WHAT IS BEING ASKED:
Count how many lines of the data include the string "aligned", then say that number and stop.

DATA FOR REVIEW:

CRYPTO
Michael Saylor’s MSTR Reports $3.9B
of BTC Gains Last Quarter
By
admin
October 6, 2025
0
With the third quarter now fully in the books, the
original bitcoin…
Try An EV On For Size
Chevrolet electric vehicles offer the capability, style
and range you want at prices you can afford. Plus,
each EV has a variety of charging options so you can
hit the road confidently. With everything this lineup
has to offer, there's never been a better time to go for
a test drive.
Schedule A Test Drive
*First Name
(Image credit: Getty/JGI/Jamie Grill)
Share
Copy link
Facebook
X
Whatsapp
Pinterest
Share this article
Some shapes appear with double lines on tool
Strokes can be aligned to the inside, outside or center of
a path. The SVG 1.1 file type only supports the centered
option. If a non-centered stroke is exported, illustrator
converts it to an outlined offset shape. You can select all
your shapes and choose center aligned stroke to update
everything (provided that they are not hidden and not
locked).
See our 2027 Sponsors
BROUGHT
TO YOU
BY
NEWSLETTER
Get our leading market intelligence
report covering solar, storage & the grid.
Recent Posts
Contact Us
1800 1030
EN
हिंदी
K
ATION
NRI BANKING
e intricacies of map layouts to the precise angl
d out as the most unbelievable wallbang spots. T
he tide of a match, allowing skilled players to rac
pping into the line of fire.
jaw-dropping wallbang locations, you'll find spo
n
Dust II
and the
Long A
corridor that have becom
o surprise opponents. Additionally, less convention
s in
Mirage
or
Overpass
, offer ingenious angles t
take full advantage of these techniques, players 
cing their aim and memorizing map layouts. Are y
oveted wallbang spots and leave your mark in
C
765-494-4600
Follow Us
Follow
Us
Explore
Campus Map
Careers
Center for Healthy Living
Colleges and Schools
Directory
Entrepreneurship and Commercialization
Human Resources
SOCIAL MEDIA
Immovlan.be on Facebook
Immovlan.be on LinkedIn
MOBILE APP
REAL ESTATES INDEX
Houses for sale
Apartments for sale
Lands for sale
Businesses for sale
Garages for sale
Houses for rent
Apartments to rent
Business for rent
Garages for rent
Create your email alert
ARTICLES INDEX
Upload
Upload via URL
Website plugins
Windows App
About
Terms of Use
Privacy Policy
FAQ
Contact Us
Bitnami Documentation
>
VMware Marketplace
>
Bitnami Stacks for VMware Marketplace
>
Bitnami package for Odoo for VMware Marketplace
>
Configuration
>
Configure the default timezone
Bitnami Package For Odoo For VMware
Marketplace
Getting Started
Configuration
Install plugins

ANSWER SECTION:
2